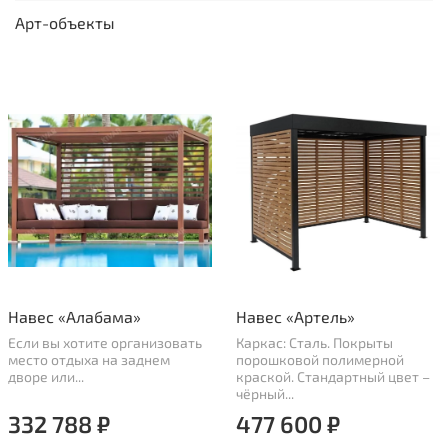
Арт-объекты
Навес «Алабама»
Навес «Артель»
Если вы хотите организовать
Каркас: Сталь. Покрыты
место отдыха на заднем
порошковой полимерной
дворе или...
краской. Стандартный цвет –
чёрный...
332 788 ₽
477 600 ₽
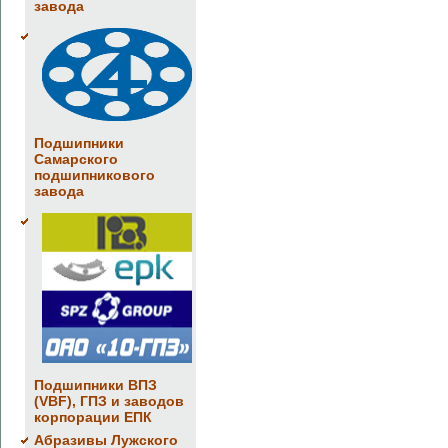
завода
Подшипники
Самарского
подшипникового
завода
Подшипники ВПЗ
(VBF), ГПЗ и заводов
корпорации ЕПК
Абразивы Лужского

● **Task**: Restate word for word the lines from the one holding "Подшипники ВПЗ" through the last line of the listing, omitting every earlier line.

● **Exercise solution**:
Подшипники ВПЗ
(VBF), ГПЗ и заводов
корпорации ЕПК
Абразивы Лужского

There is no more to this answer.